# help! my new betta won't eat and is continually hiding



## chrissylee13 (Jan 1, 2012)

well, for starters i have a 10 gallon tank, it's heated and has a filter that's baffled. its separated into 2 sections. one for my half moon, Frosty Love, and the other side for Curly, which i think he's a veil tail.

i've had frosty for almost a month now. which he had been in a half gallon, i know, way too small, but i fell in love with him because of his spunk and how gorgeous he was and i didn't want anyone else to have him! but i just bought Curly new year's eve day. well, once i put Curly into his section of the 10 gal he freaked out! zig zagging all over the place. he eventually calmed down. but, he hasn't eaten since new years eve morning (i work at petsmart so after changing his water i fed him and he ate while in his original cup). now he continually hides in this cup just laying on the bottom of it, he only comes out to swim around for a little and get a gulp of air and then back he goes to hiding. earlier today i attempted to get him to eat by putting him back into his original cup and feeding him. well, it worked until the piece of food he choose was too big and he spit it out. he tried several more times and still spit it out. so i mashed up a piece into smaller pieces and he ignored it.

any suggestions as to what i should do? 
do you think the hiding is just him getting used to his surroundings?
do you think all the space he has is freaking him out? if so, should i put him into something smaller?

second thing is, he isn't aggressive at all like my half moon. he sees his reflection and runs away, no flaring like most male bettas. and i made the mistake of accidentally setting his clear cup in front of Frosty's side, Frosty flared up and Curly almost jumped right out of the cup!

and lastly, i noticed his fins aren't as big as other male bettas. they're still long, but thinner. is this just the way he is? is it because he's young? or is there something wrong? clamped fins?

any opinions or suggestions would be greatly appreciated.


----------



## thekoimaiden (Oct 19, 2011)

My guess is that he is a little stressed from being in constant view of your other betta. In my 10 gal divided tanks I make sure to have lots of plants along the divider to provide a good buffer zone between the two bettas. You could also try getting your scaredy-cat a thickly planted corner of the tank. Both live and plastic (or a combination of the two) work very well.

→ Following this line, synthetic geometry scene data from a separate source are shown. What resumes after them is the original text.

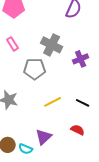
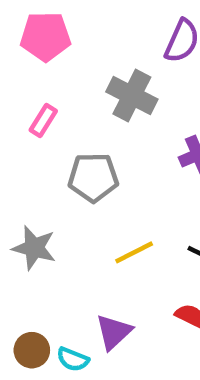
pink rectangle: (13, 44) -> (43, 121), turned 64
gray cross: (52, 45) -> (132, 96), moved

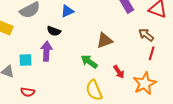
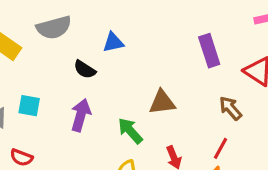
purple arrow: (46, 51) -> (81, 115), moved
red line: (152, 53) -> (220, 148), moved

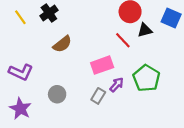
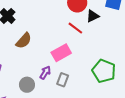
green pentagon: (146, 78) -> (104, 71), moved
purple arrow: (117, 85) -> (45, 73), moved

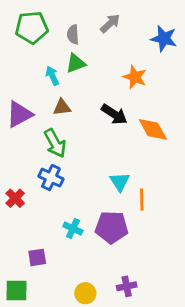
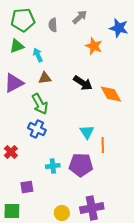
green triangle: (76, 63) -> (17, 46), moved
orange star: (135, 77) -> (94, 46), moved
red cross: (15, 198) -> (11, 152), moved
cyan cross: (73, 229) -> (53, 166), turned -32
purple cross: (127, 286) -> (92, 208), size x1.6

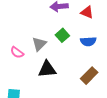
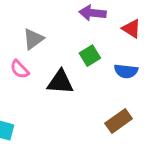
gray triangle: (39, 44) -> (33, 39), moved
black triangle: (47, 69) -> (60, 82), moved

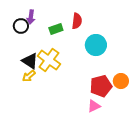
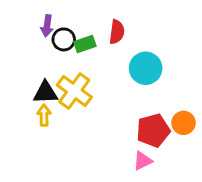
black circle: (21, 26) -> (64, 39), moved
black triangle: (30, 61) -> (46, 93), turned -36
yellow arrow: (29, 76) -> (44, 115), turned 128

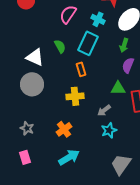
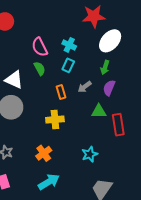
pink semicircle: (68, 14) -> (40, 47), moved, turned -60
cyan cross: (98, 19) -> (69, 45), moved
cyan rectangle: (88, 43) -> (68, 65), size x0.6
gray arrow: (104, 110) -> (85, 87), moved

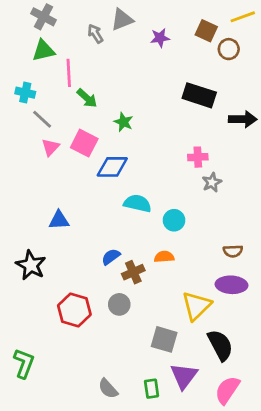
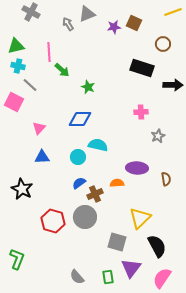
brown square: (206, 31) -> (134, 23), moved
brown circle: (229, 49) -> (163, 44), moved
green triangle: (43, 50) -> (16, 46), moved
pink square: (84, 143) -> (14, 102), moved
pink triangle: (51, 147) -> (39, 128), moved
gray star: (212, 182) -> (158, 136), moved
cyan circle: (174, 220) -> (78, 157), moved
brown semicircle: (233, 251) -> (166, 179), turned -96
purple ellipse: (232, 285) -> (137, 168), moved
gray circle: (119, 304) -> (85, 217), size x1.5

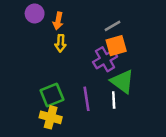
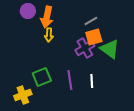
orange arrow: (58, 21) -> (47, 17), size x1.5
green triangle: (122, 81) -> (110, 49), moved
yellow cross: (51, 117) -> (23, 95), moved, turned -36

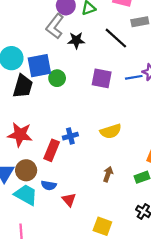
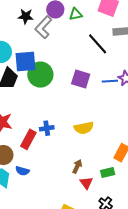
black star: (76, 40) -> (26, 16), moved
green circle: (57, 78) -> (40, 75), size x1.6
red triangle: (69, 200) -> (86, 183), moved

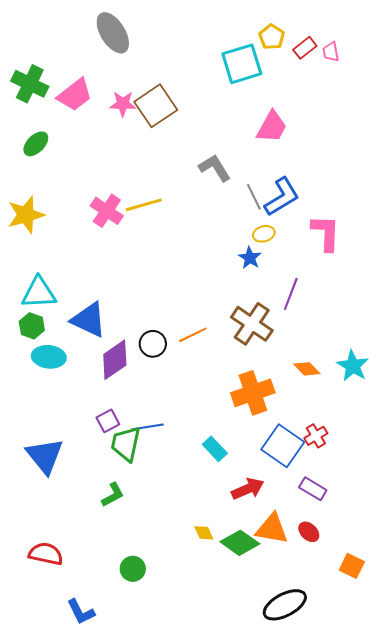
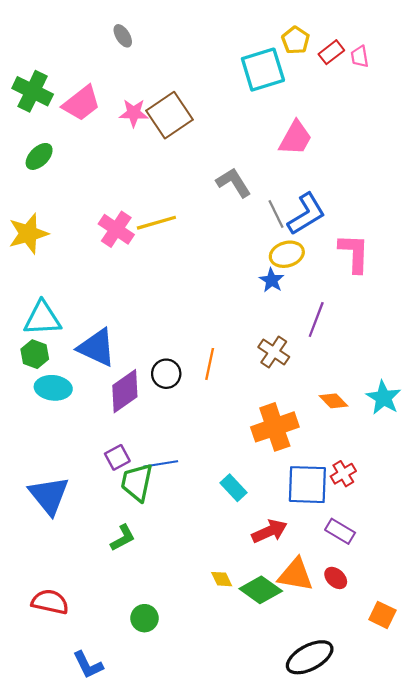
gray ellipse: (113, 33) -> (123, 36), size x0.5
yellow ellipse: (264, 234) -> (287, 254), size x1.4
brown cross: (252, 324) -> (274, 352), size x0.7
orange line: (193, 335) -> (210, 364), turned -52
blue square: (283, 446) -> (307, 485), turned -33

EDIT: Also you have beautiful fish! I love the red and white combinations!!


----------



## chrissylee13 (Jan 1, 2012)

well the divider is craft canvas. so it's not really see through. i can look through it and see the other side but they don't pay much attention to it. but thats a good idea. i'll do that! and i also originally thought Frosty was white and red, but his body is this shimmering light blue color!


----------